- [Material for this exercise]:
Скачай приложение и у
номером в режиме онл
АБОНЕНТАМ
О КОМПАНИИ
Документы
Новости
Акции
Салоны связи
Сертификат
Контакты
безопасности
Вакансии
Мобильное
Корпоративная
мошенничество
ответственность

* * *

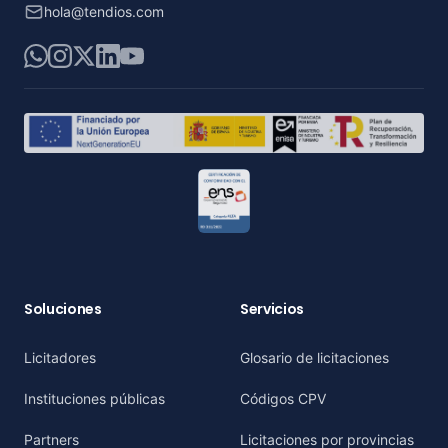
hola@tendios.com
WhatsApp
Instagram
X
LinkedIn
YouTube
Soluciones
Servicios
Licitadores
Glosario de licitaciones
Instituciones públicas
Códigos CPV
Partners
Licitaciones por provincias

- [Task goal]: Everything from the line with "Скачай приложение и у" through the line with "ответственность" in the listing above must be retyped exactly, with nothing added.

- [Worked solution]:
Скачай приложение и у
номером в режиме онл
АБОНЕНТАМ
О КОМПАНИИ
Документы
Новости
Акции
Салоны связи
Сертификат
Контакты
безопасности
Вакансии
Мобильное
Корпоративная
мошенничество
ответственность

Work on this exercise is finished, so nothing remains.